Levelling up on waste prevention and social impact: RREUSE reacts on planned revision of Waste Framework Directive

by | Feb 25, 2022 | Publications

 

 

 

 

 

Even though updated not so long ago, the revision of the Waste Framework Directive is highly welcome as the strategy devised in the new Circular Economy Action Plan requires a shift to a better implementation of the waste hierarchy.
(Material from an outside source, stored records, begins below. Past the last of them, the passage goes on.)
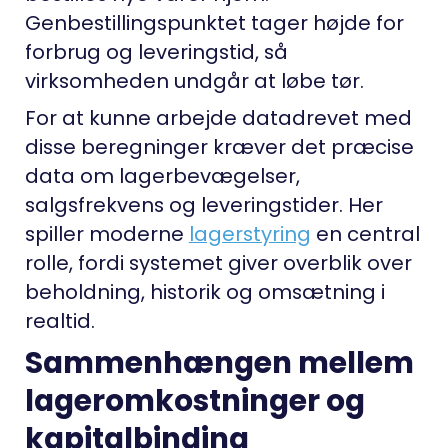
Genbestillingspunktet tager højde for
forbrug og leveringstid, så
virksomheden undgår at løbe tør.
For at kunne arbejde datadrevet med
disse beregninger kræver det præcise
data om lagerbevægelser,
salgsfrekvens og leveringstider. Her
spiller moderne
lagerstyring
en central
rolle, fordi systemet giver overblik over
beholdning, historik og omsætning i
realtid.
Sammenhængen mellem
lageromkostninger og
kapitalbinding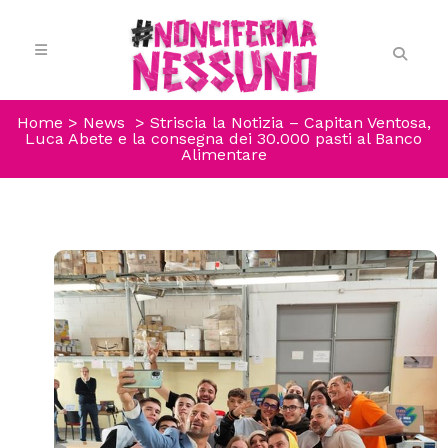
Home
>
News
>
Striscia la Notizia – Capitan Ventosa,
Luca Abete e la consegna dei 30.000 pasti al Banco
Alimentare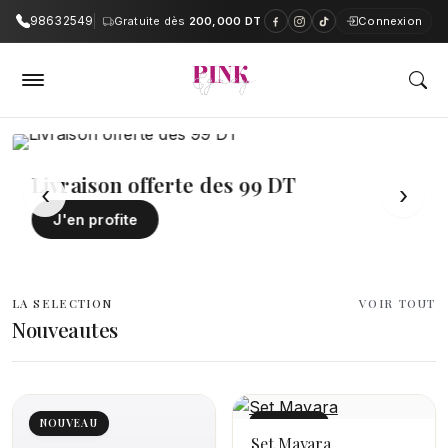
98632549
Gratuite dès
200,000 DT
Connexion
PinkAndGrey — Boutique en ligne e
Livraison offerte des 99 DT
‹
›
J'en profite
LA SELECTION
VOIR TOUT
Nouveautes
NOUVEAU
NOUVEAU
Set Mayara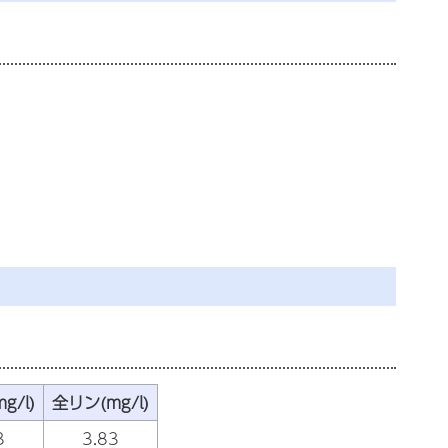
g/l)
全リン(mg/l)
3
3.83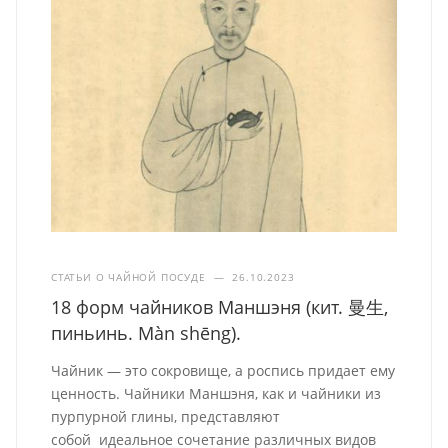
СТАТЬИ О ЧАЙНОЙ ПОСУДЕ
—
26.10.2023
18 форм чайников Маншэня (кит. 曼生,
пиньинь. Màn shēng).
Чайник — это сокровище, а роспись придает ему
ценность. Чайники Маншэня, как и чайники из
пурпурной глины, представляют
собой идеальное сочетание различных видов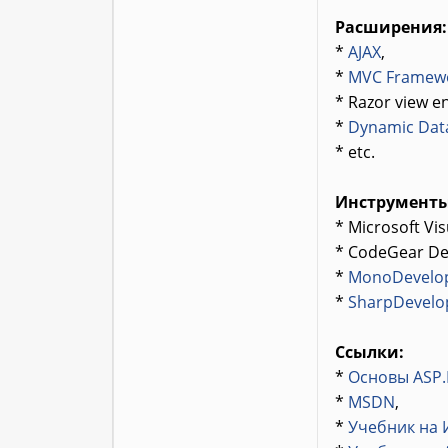
Расширения:
*
AJAX
,
*
MVC Framew
* Razor view 
*
Dynamic Dat
* etc.
Инструменты
* Microsoft Vis
* CodeGear De
*
MonoDevelo
*
SharpDevelo
Ссылки:
*
Основы ASP
*
MSDN
,
*
Учебник на 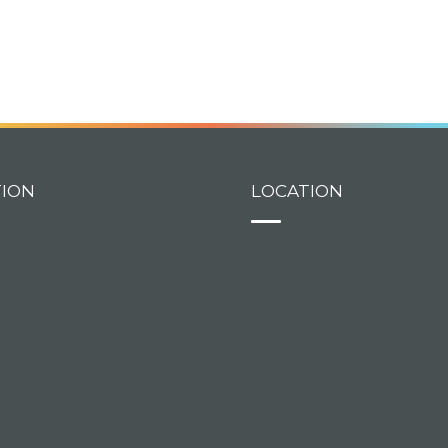
TION
LOCATION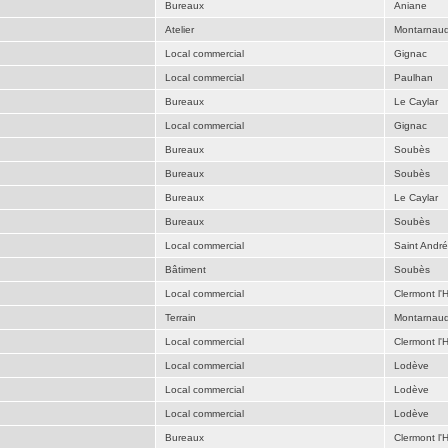
Bureaux
Aniane
Atelier
Montarnau
Local commercial
Gignac
Local commercial
Paulhan
Bureaux
Le Caylar
Local commercial
Gignac
Bureaux
Soubès
Bureaux
Soubès
Bureaux
Le Caylar
Bureaux
Soubès
Local commercial
Saint Andr
Bâtiment
Soubès
Local commercial
Clermont l'H
Terrain
Montarnau
Local commercial
Clermont l'H
Local commercial
Lodève
Local commercial
Lodève
Local commercial
Lodève
Bureaux
Clermont l'H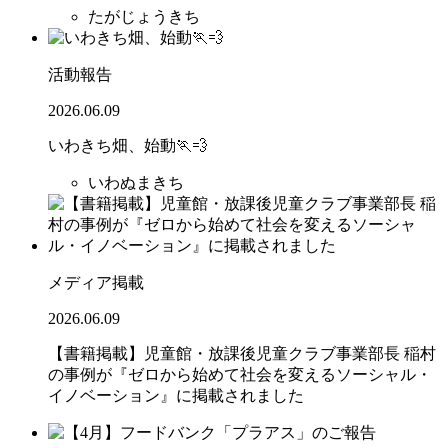
たがじょうきち
活動報告
2026.06.09
いわきち畑、始動🏃💨
いわぬまきち
メディア掲載
2026.06.09
【書籍掲載】児童館・放課後児童クラブ事業部長 稲村
の事例が『ゼロから始めて社会を変えるソーシャル・
イノベーション』に掲載されました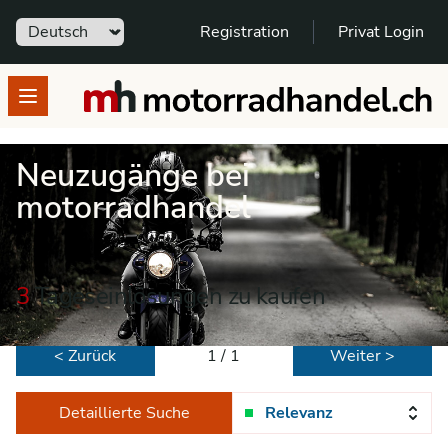
Sprache
Registration
Privat Login
motorradhandel.ch
Open menu
Neuzugänge bei
motorradhandel
3
Tageseinlösungen zu kaufen
< Zurück
1 / 1
Weiter >
Detaillierte Suche
Relevanz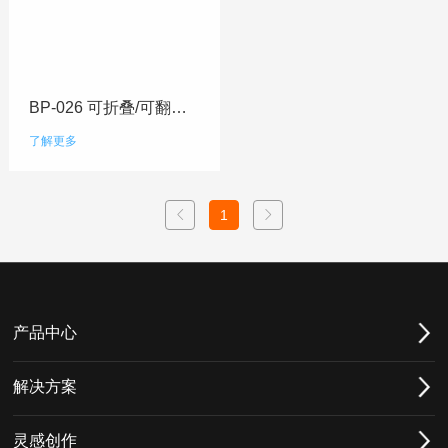
BP-026 可折叠/可翻转拖地背景板
了解更多
1
产品中心
解决方案
灵感创作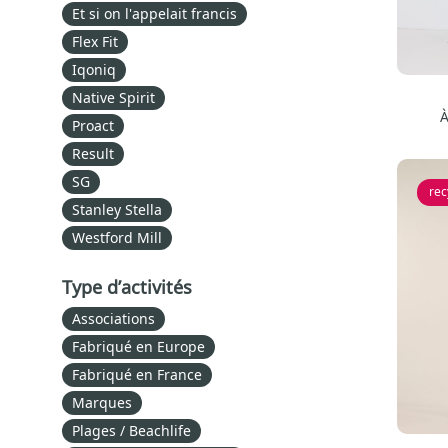
Et si on l'appelait francis
Flex Fit
Iqoniq
Native Spirit
À
Proact
Result
SG
rec
Stanley Stella
Westford Mill
Type d’activités
Associations
Fabriqué en Europe
Fabriqué en France
Marques
Plages / Beachlife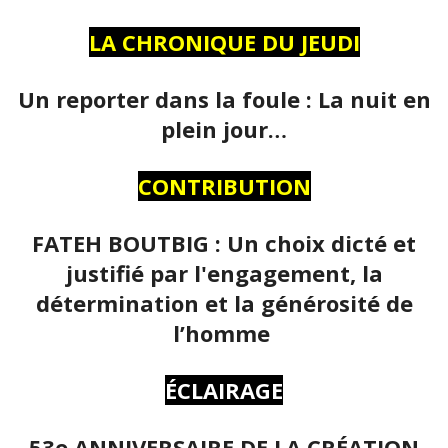
LA CHRONIQUE DU JEUDI
Un reporter dans la foule : La nuit en
plein jour…
CONTRIBUTION
FATEH BOUTBIG : Un choix dicté et
justifié par l'engagement, la
détermination et la générosité de
l’homme
ÉCLAIRAGE
53e ANNIVERSAIRE DE LA CRÉATION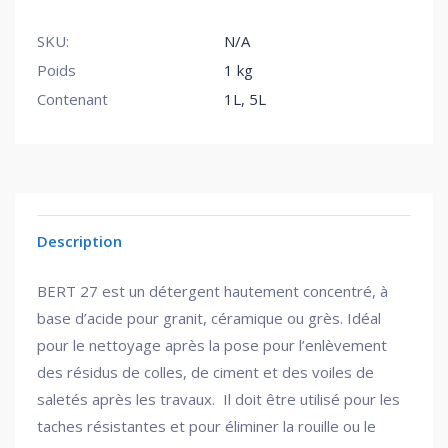
SKU:
N/A
Poids
1 kg
Contenant
1L, 5L
Description
BERT 27 est un détergent hautement concentré, à
base d’acide pour granit, céramique ou grès. Idéal
pour le nettoyage après la pose pour l’enlèvement
des résidus de colles, de ciment et des voiles de
saletés après les travaux. Il doit être utilisé pour les
taches résistantes et pour éliminer la rouille ou le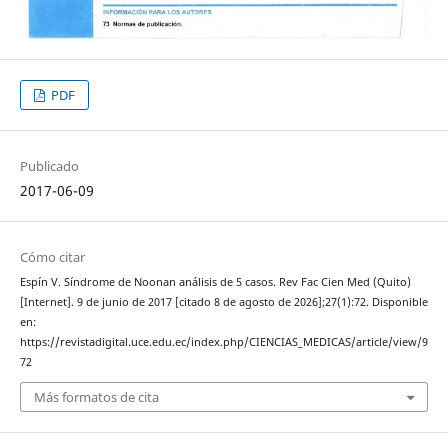
PDF
Publicado
2017-06-09
Cómo citar
Espín V. Síndrome de Noonan análisis de 5 casos. Rev Fac Cien Med (Quito)
[Internet]. 9 de junio de 2017 [citado 8 de agosto de 2026];27(1):72. Disponible
en:
https://revistadigital.uce.edu.ec/index.php/CIENCIAS_MEDICAS/article/view/9
72
Más formatos de cita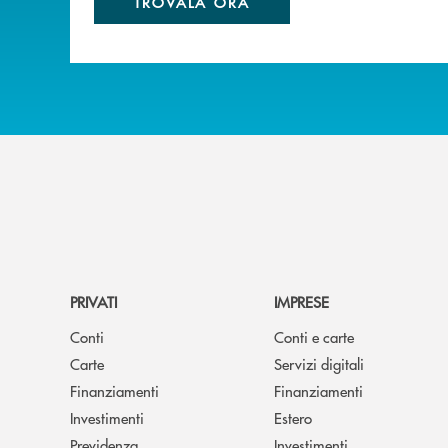
TROVALA ORA
PRIVATI
IMPRESE
Conti
Conti e carte
Carte
Servizi digitali
Finanziamenti
Finanziamenti
Investimenti
Estero
Previdenza
Investimenti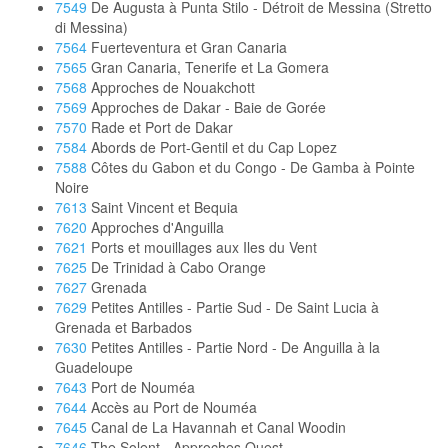
7549
De Augusta à Punta Stilo - Détroit de Messina (Stretto
di Messina)
7564
Fuerteventura et Gran Canaria
7565
Gran Canaria, Tenerife et La Gomera
7568
Approches de Nouakchott
7569
Approches de Dakar - Baie de Gorée
7570
Rade et Port de Dakar
7584
Abords de Port-Gentil et du Cap Lopez
7588
Côtes du Gabon et du Congo - De Gamba à Pointe
Noire
7613
Saint Vincent et Bequia
7620
Approches d'Anguilla
7621
Ports et mouillages aux Iles du Vent
7625
De Trinidad à Cabo Orange
7627
Grenada
7629
Petites Antilles - Partie Sud - De Saint Lucia à
Grenada et Barbados
7630
Petites Antilles - Partie Nord - De Anguilla à la
Guadeloupe
7643
Port de Nouméa
7644
Accès au Port de Nouméa
7645
Canal de La Havannah et Canal Woodin
7646
The Solent - Approches Ouest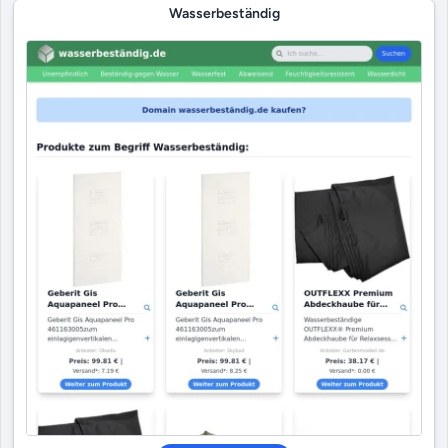
Wasserbeständig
Indeed, the current waste prevention and preparing for re-use provisions are not concrete enough to lead Member States towards an absolute decrease in waste generation.

With the recent publication of a Social Economy Action Plan and a clear reference to the link between a social and a circular economy, reopening the revision of the WFD is also a great opportunity to reinforce the role that social economy enterprises have in the collection and treatment of waste.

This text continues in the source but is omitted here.